Menggugat penyelenggaraan Ujian Nasional di Indonesia
1. Kepatuhan kepada hukum:
Mahkamah Agung telah mengabulkan permohonan class action yang dilakukan oleh sebagian warga masyarakat yang menggugat ke-absah-an penyelenggaraan ujian nasional di tahun 2009 dan sebelumnya. Dengan tetap mengadakan Ujian Nasional di tahun 2010, pemerintah tidak memberi teladan yang baik di dalam kepatuhan kepada hukum. Padahal salah satu tujuan pendidikan adalah menghasilkan anak bangsa yang patuh kepada hukum.
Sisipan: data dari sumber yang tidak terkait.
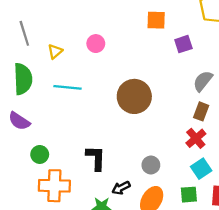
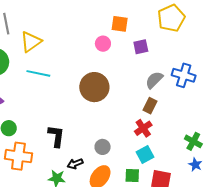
pink circle: (96, 44) -> (103, 44), moved
yellow triangle: (55, 51) -> (31, 42), size x1.6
2. Pembinaan watak dan moral bangsa:
Bulan Februari 2010 yang lalu, harian Kompas memuat tulisan dimana disebutkan bahwa sekitar 70 sampai 80 persen dari peserta Ujian Nasional sudah mendapat bocoran soal Ujian Nasional. Hal ini sedikit dapat menjelaskan keganjilan yang saya saksikan manakala menghadiri wisuda di sekolah-sekolah, yaitu anak-anak yang selama bertahun-tahun tidak pernah masuk ranking 10 besar di sekolah, ketika mengikuti Ujian Nasional mendadak bisa menjadi Juara seluruh sekolah khusus untuk hasil Ujian Nasional, dengan angka Ujian Nasional nyaris hampir sempurna.
Dengan tetap menyelenggarakan Ujian Nasional, ketidak-jujuran dihargai, bahkan diberi piala, sedangkan yang jujur gigit jari. Salah satu tujuan pendidikan adalah menghasilkan anak bangsa yang bermoral baik. Ujian Nasional jelas tidak menolong tercapainya tujuan ini, bahkan membuat tujuan ini semakin jauh dari jangkauan.
3. Materi Ujian Nasional tidak sesuai dengan apa yang dipelajari anak-anak di sekolah:
Soal ujian Matematika pada Ujian Nasional tahun 2009 untuk tingkat SMA tidak sesuai dengan apa yang dipelajari anak-anak di sekolah.
Di harian Kompas bulan April atau Mei 2010 yang lalu, salah satu pejabat di Departemen Pendidikan Nasional mengakui hal ini. Beberapa sekolah masih memakai kurikulum tahun 1994, sedangkan Ujian Nasional didasarkan pada kurikulum tahun 2004 (berbeda 10 tahun). Pemerintah sendiri belum mampu untuk menyeragamkan basis kurikulum yang dipakai di sekolah-sekolah, tetapi bersikukuh untuk tetap menyelenggarakan Ujian Nasional.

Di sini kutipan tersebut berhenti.